The force vector gives the axial force, shear and bending moment for a single member over two joints. There are three degress of freedom at each joint.

This is the results for the column:

Ux = [0 0 U(1:10)' 0 0 U(11)'];
      fx = T1*Ux'
      force = Kc*fx
      
      force =

  -197.1000
   108.3198
          0
   197.1000
  -108.3198
   866.5586

These results are correct!!

These are the results for the rafter:

Ux = [0 0 U(1:10)' 0 0 U(11)'];
      fx = T2*Ux'
      force = Kr*fx
      
      force =

  -128.329
   -85.605
  -617.462
   128.329
    85.605
  -673.685

These results are incorrect!

I have examined everything and cannot see what is the issue. I know this question is quite time comsuming, so I deeply thank anyone that attempts to help!

 

[271828]

Tygra_1983, sorry for the delay. I've been out with covid. Good times.

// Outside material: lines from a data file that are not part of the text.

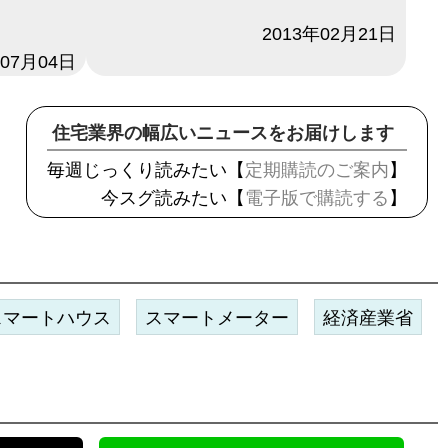
日付
2013年02月21日
年07月04日
住宅業界の幅広いニュースをお届けします
毎週じっくり読みたい【
定期購読のご案内
】
今スグ読みたい【
電子版で購読する
】
スマートハウス
スマートメーター
経済産業省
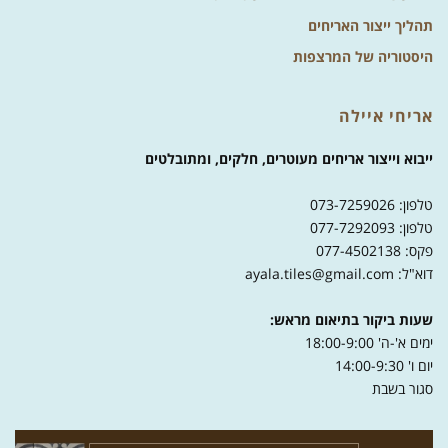
תהליך ייצור האריחים
היסטוריה של המרצפות
אריחי איילה
ייבוא וייצור אריחים מעוטרים, חלקים, ומתובלטים
טלפון: 073-7259026
טלפון: 077-7292093
פקס: 077-4502138
דוא"ל: ayala.tiles@gmail.com
שעות ביקור בתיאום מראש:
ימים א'-ה' 18:00-9:00
יום ו' 14:00-9:30
סגור בשבת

If you want to model the stiffness in the panel zone, then I'd recommend trying either a krawinkler or scissors approach.

Simple running the member properties all the way over to the node usually does an ok job of modeling flexibility within the panel zone.